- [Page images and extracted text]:
*** Begin section ***

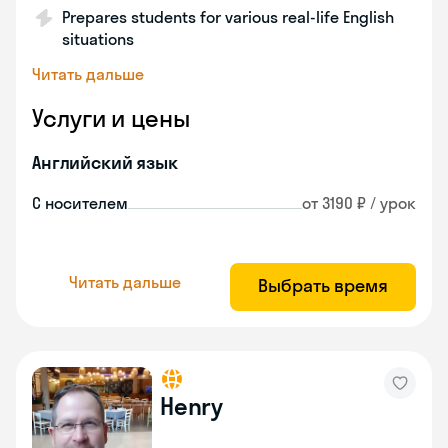
Prepares students for various real-life English
situations
Читать дальше
Услуги и цены
Английский язык
С носителем
от 3190 ₽ / урок
Читать дальше
Выбрать время
Henry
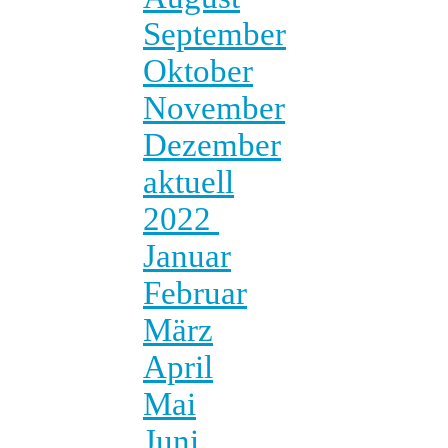
September
Oktober
November
Dezember
aktuell
2022
Januar
Februar
März
April
Mai
Juni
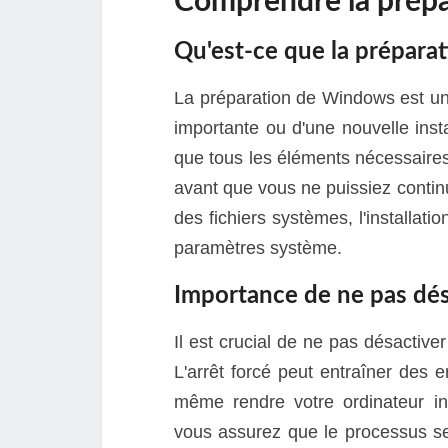
Comprendre la prép
Qu'est-ce que la prépara
La préparation de Windows est une
importante ou d'une nouvelle inst
que tous les éléments nécessaires
avant que vous ne puissiez continuer
des fichiers systèmes, l'installati
paramètres système.
Importance de ne pas dés
Il est crucial de ne pas désactiv
L'arrêt forcé peut entraîner des 
même rendre votre ordinateur inu
vous assurez que le processus se 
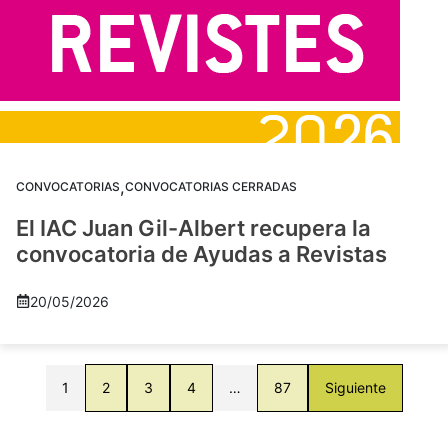
,
CONVOCATORIAS
CONVOCATORIAS CERRADAS
El IAC Juan Gil-Albert recupera la
convocatoria de Ayudas a Revistas
20/05/2026
1
2
3
4
…
87
Siguiente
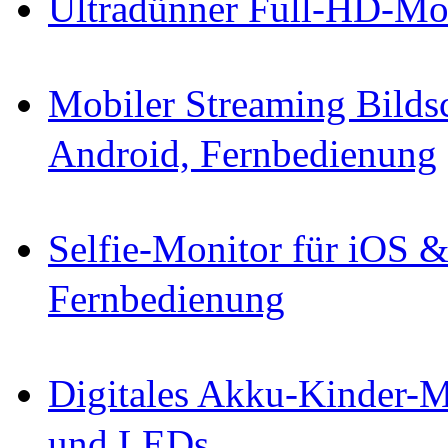
Ultradünner Full-HD-Mo
Mobiler Streaming Bild
Android, Fernbedienung
Selfie-Monitor für iOS 
Fernbedienung
Digitales Akku-Kinder-M
und LEDs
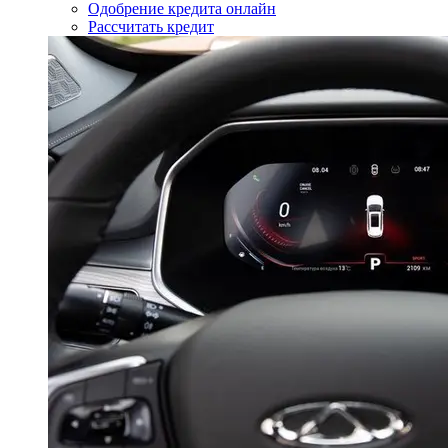
Одобрение кредита онлайн
Рассчитать кредит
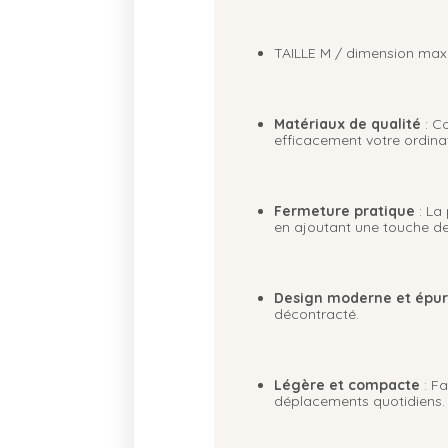
TAILLE M / dimension maxim
Matériaux de qualité
: Co
efficacement votre ordinat
Fermeture pratique
: La
en ajoutant une touche de
Design moderne et épu
décontracté.
Légère et compacte
: Fa
déplacements quotidiens.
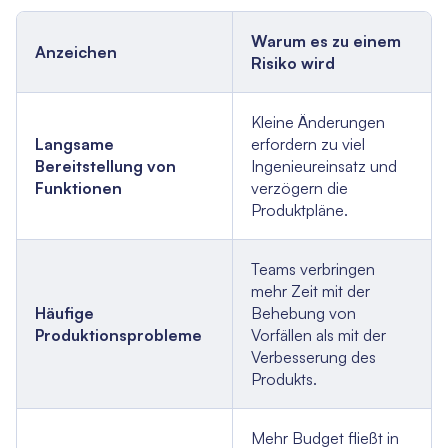
Warum es zu einem
Anzeichen
Risiko wird
Kleine Änderungen
Langsame
erfordern zu viel
Bereitstellung von
Ingenieureinsatz und
Funktionen
verzögern die
Produktpläne.
Teams verbringen
mehr Zeit mit der
Häufige
Behebung von
Produktionsprobleme
Vorfällen als mit der
Verbesserung des
Produkts.
Mehr Budget fließt in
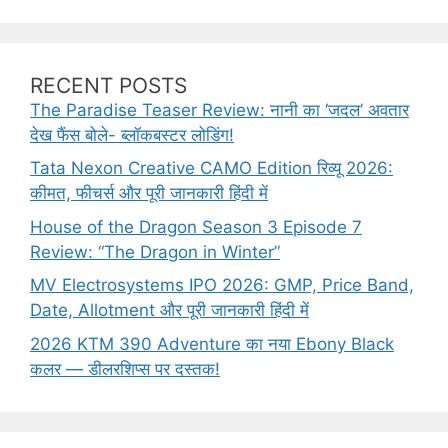
RECENT POSTS
The Paradise Teaser Review: नानी का ‘जदल’ अवतार
देख फैंस बोले- ब्लॉकबस्टर लोडिंग!
Tata Nexon Creative CAMO Edition रिव्यू 2026:
कीमत, फीचर्स और पूरी जानकारी हिंदी में
House of the Dragon Season 3 Episode 7
Review: “The Dragon in Winter”
MV Electrosystems IPO 2026: GMP, Price Band,
Date, Allotment और पूरी जानकारी हिंदी में
2026 KTM 390 Adventure का नया Ebony Black
कलर — डीलरशिप्स पर दस्तक!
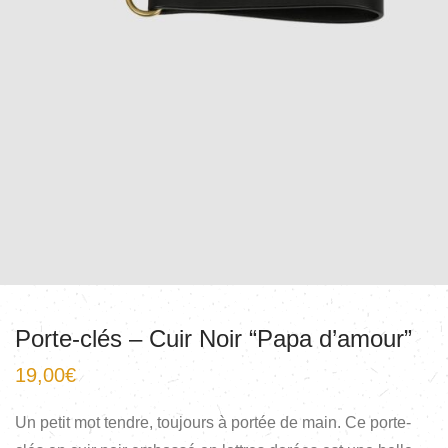
Porte-clés – Cuir Noir “Papa d’amour”
19,00
€
Un petit mot tendre, toujours à portée de main. Ce porte-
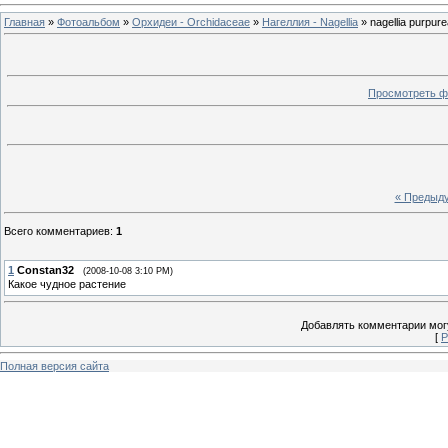
Главная
»
Фотоальбом
»
Орхидеи - Orchidaceae
»
Нагеллия - Nagellia
» nagellia purpure
Просмотреть ф
« Предыд
Всего комментариев
:
1
1
Constan32
(2008-10-08 3:10 PM)
Какое чудное растение
Добавлять комментарии могу
[
Р
Полная версия сайта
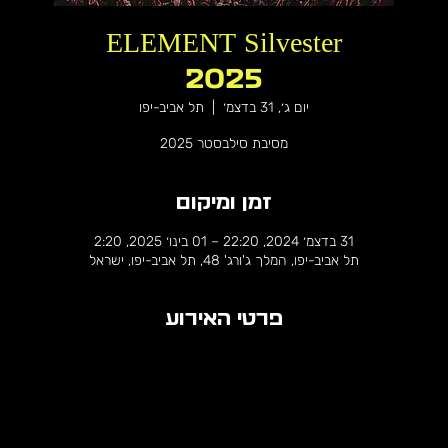
ELEMENT Silvester
2025
יום ג׳, 31 בדצמ׳
  |  
תל אביב-יפו
מסיבת סילבסטר 2025
זמן ומיקום
31 בדצמ׳ 2024, 22:20 – 01 בינו׳ 2025, 2:20
תל אביב-יפו, המלך ג'ורג' 48, תל אביב-יפו, ישראל
פרטי האירוע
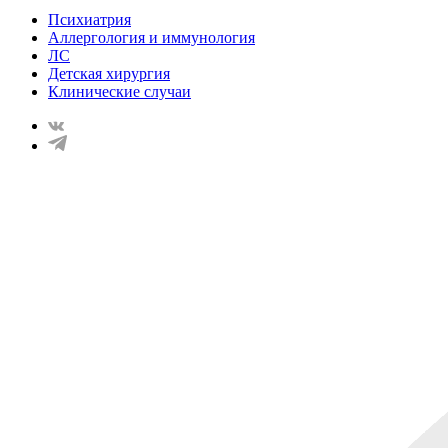
Психиатрия
Аллергология и иммунология
ЛС
Детская хирургия
Клинические случаи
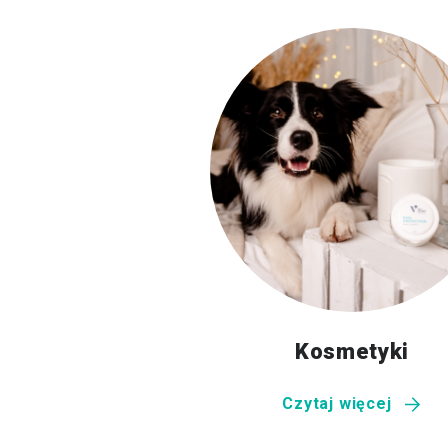
Kosmetyki
Czytaj więcej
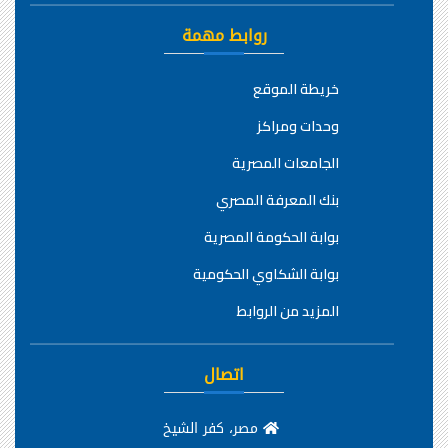
روابط مهمة
خريطة الموقع
وحدات ومراكز
الجامعات المصرية
بنك المعرفة المصري
بوابة الحكومة المصرية
بوابة الشكاوي الحكومية
المزيد من الروابط
اتصال
مصر، كفر الشيخ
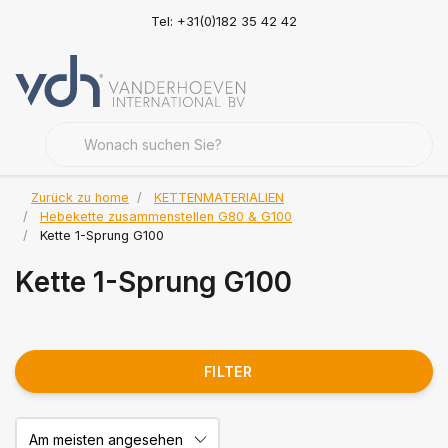
Tel: +31(0)182 35 42 42
Zurück zu home
KETTENMATERIALIEN
Hebekette zusammenstellen G80 & G100
Kette 1-Sprung G100
Kette 1-Sprung G100
FILTER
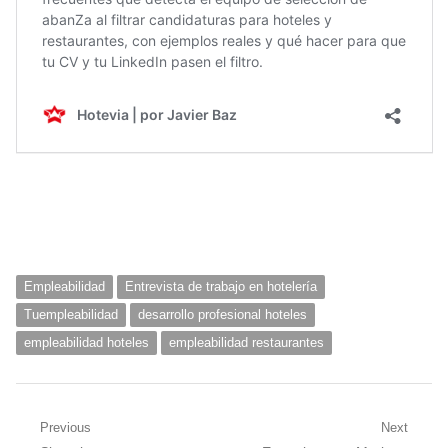
Empleabilidad
Entrevista de trabajo en hotelería
Tuempleabilidad
desarrollo profesional hoteles
empleabilidad hoteles
empleabilidad restaurantes
Navegación
Previous
Next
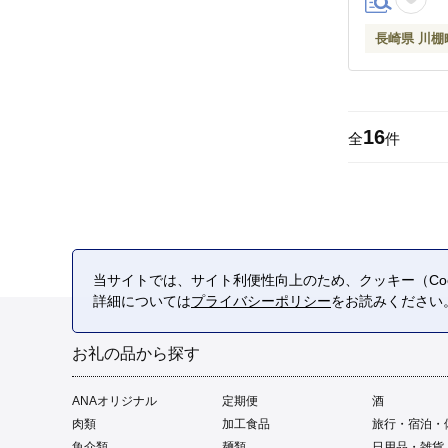
長崎県 川棚
16
全
件
当サイトでは、サイト利便性向上のため、クッキー（Coo
詳細については
プライバシーポリシー
をお読みください
お礼の品から探す
ANAオリジナル
定期便
酒
肉類
加工食品
旅行・宿泊・
魚介類
麺類
日用品・雑貨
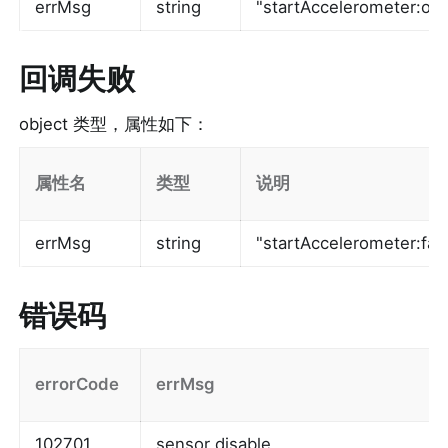
errMsg
string
"startAccelerometer:ok"
回调失败
object 类型，属性如下：
属性名
类型
说明
errMsg
string
"startAccelerometer:
错误码
errorCode
errMsg
102701
sensor disable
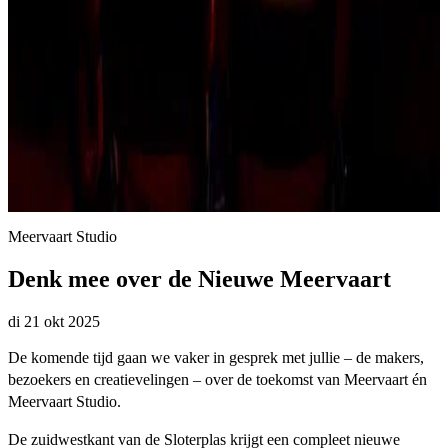
Meervaart Studio
Denk mee over de Nieuwe Meervaart
di 21 okt 2025
De komende tijd gaan we vaker in gesprek met jullie – de makers,
bezoekers en creatievelingen – over de toekomst van Meervaart én
Meervaart Studio.
De zuidwestkant van de Sloterplas krijgt een compleet nieuwe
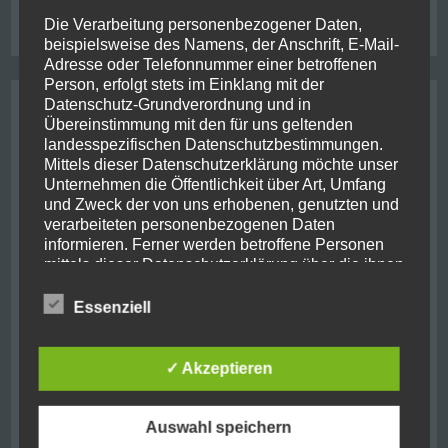
stewart island
usa
roadtrip
shotover river
thunderjet
ukraine
Die Verarbeitung personenbezogener Daten,
wanaka
west coast
whale
beispielsweise des Namens, der Anschrift, E-Mail-
Adresse oder Telefonnummer einer betroffenen
Person, erfolgt stets im Einklang mit der
Datenschutz-Grundverordnung und in
Archive
Übereinstimmung mit den für uns geltenden
landesspezifischen Datenschutzbestimmungen.
August 2021
(2)
Mittels dieser Datenschutzerklärung möchte unser
Unternehmen die Öffentlichkeit über Art, Umfang
Oktober 2019
(10)
und Zweck der von uns erhobenen, genutzten und
verarbeiteten personenbezogenen Daten
informieren. Ferner werden betroffene Personen
Juni 2019
(1)
mittels dieser Datenschutzerklärung über die ihnen
zustehenden Rechte aufgeklärt.
September 2018
(7)
Essenziell
Wir haben als für die Verarbeitung Verantwortlicher
August 2018
(1)
zahlreiche technische und organisatorische
Maßnahmen umgesetzt, um einen möglichst
✓ Akzeptieren
Mai 2018
(1)
lückenlosen Schutz der über diese Internetseite
verarbeiteten personenbezogenen Daten
November 2017
(11)
sicherzustellen. Dennoch können Internetbasierte
Auswahl speichern
Datenübertragungen grundsätzlich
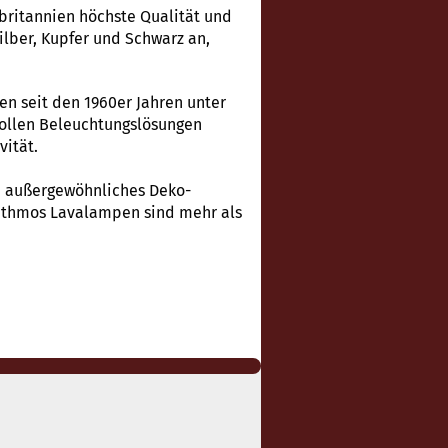
ßbritannien höchste Qualität und
ilber, Kupfer und Schwarz an,
n seit den 1960er Jahren unter
vollen Beleuchtungslösungen
vität.
in außergewöhnliches Deko-
Mathmos Lavalampen sind mehr als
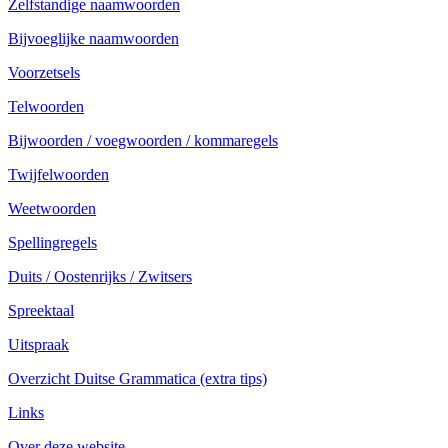
Zelfstandige naamwoorden
Bijvoeglijke naamwoorden
Voorzetsels
Telwoorden
Bijwoorden / voegwoorden / kommaregels
Twijfelwoorden
Weetwoorden
Spellingregels
Duits / Oostenrijks / Zwitsers
Spreektaal
Uitspraak
Overzicht Duitse Grammatica (extra tips)
Links
Over deze website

*** End section ***

- [WORK ORDER]:
Set down exactly and only the lines from the start of the entries above through the line containing "paramètres système.", both ends included, omitting the pictures.

- [PROBLEM SOLUTION]:
Prepares students for various real-life English
situations
Читать дальше
Услуги и цены
Английский язык
С носителем
от 3190 ₽ / урок
Читать дальше
Выбрать время
Henry
September
Oktober
November
Dezember
aktuell
2022
Januar
Februar
März
April
Mai
Juni
Comprendre la prép
Qu'est-ce que la prépara
La préparation de Windows est une
importante ou d'une nouvelle inst
que tous les éléments nécessaires
avant que vous ne puissiez continuer
des fichiers systèmes, l'installati
paramètres système.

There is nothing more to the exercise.